A PN sequence code of the C/A code is unique to each GPS satellite. The GPS receiver is previously configured to be able to detect which GPS satellite uses which PN sequence code. A navigation message (to be described) is used to indicate from which GPS satellite the GPS receiver can receive signals at a given point and time. During three-dimensional positioning, for example, the GPS receiver receives radio waves available at the point and time from four or more GPS satellites applies an inverse spectrum spread to the radio waves, and performs a positioning operation to find its own position.

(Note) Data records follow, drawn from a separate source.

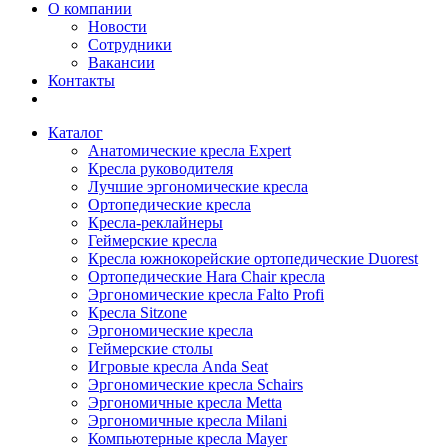
О компании
Новости
Сотрудники
Вакансии
Контакты
Каталог
Анатомические кресла Expert
Кресла руководителя
Лучшие эргономические кресла
Ортопедические кресла
Кресла-реклайнеры
Геймерские кресла
Кресла южнокорейские ортопедические Duorest
Ортопедические Hara Chair кресла
Эргономические кресла Falto Profi
Кресла Sitzone
Эргономические кресла
Геймерские столы
Игровые кресла Anda Seat
Эргономические кресла Schairs
Эргономичные кресла Metta
Эргономичные кресла Milani
Компьютерные кресла Mayer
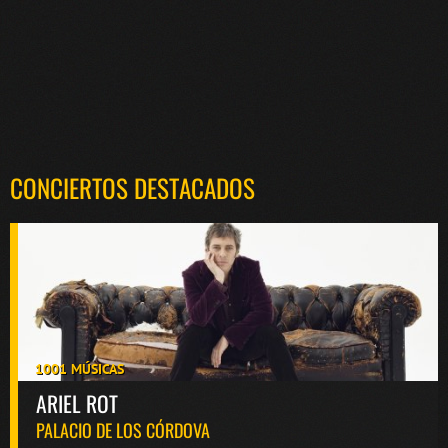
CONCIERTOS DESTACADOS
1001 MÚSICAS
ARIEL ROT
PALACIO DE LOS CÓRDOVA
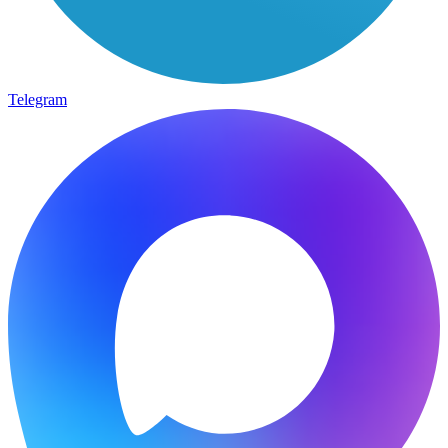
Telegram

As shown in FIG. 28(B), one bit of satellite signal data is transmitted as 20 cycles of PN sequence code, i.e., in units of 20 milliseconds. That is to say, the data transmission rate is 50 bps. The bit set to “1” or “0” inverts one cycle of PN sequence code, i.e., 1023 chips.

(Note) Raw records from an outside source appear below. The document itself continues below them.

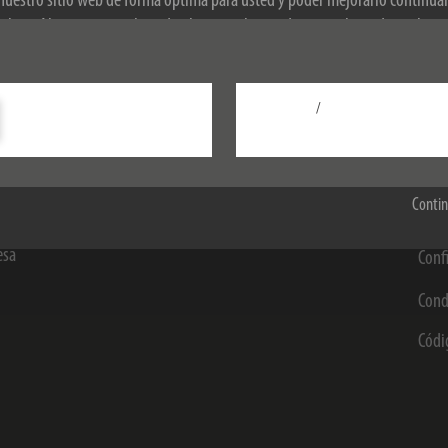
 nuestro sitio web de forma óptima para usted y poder mejorarlo continu
okies. Al continuar utilizando el sitio web, usted acepta el uso de cookies
obre las cookies, consulte nuestra política de privacidad.
/
Configurar
ormación
Minoristas y empresas
Asu
Aceptar todo
cto para usuarios finales
B2B Portal
Avis
Contin
cio
Contact for companies
Prot
esa
Conf
Cond
Códi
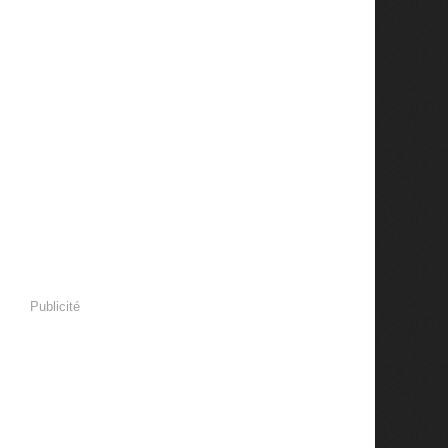
Publicité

As shown in FIG. 28(C), the GPS forms one word in units of 30 bits (600 milliseconds). As shown in FIG. 28(D), one subframe (6 seconds) comprises 10 words. As shown in FIG. 28(E), the first word in a subframe is always prefixed by a preamble as a specified bit pattern even if data is updated. Data is transmitted after the preamble.
One frame (30 seconds) comprises five subframes. A navigation message is transmitted in units of one-frame data. First three subframes in one-frame data constitute satellite-specific information called ephemeris information. This information contains a parameter to find the satellite's orbit and the time to transmit the signal from the satellite.
All GPS satellites have atomic clocks so that each GPS satellite can use the common time information under surveillance of an earth station. The ephemeris in a navigation message from the GPS satellite contains data representing the time, i.e., week number and TOW (time of week).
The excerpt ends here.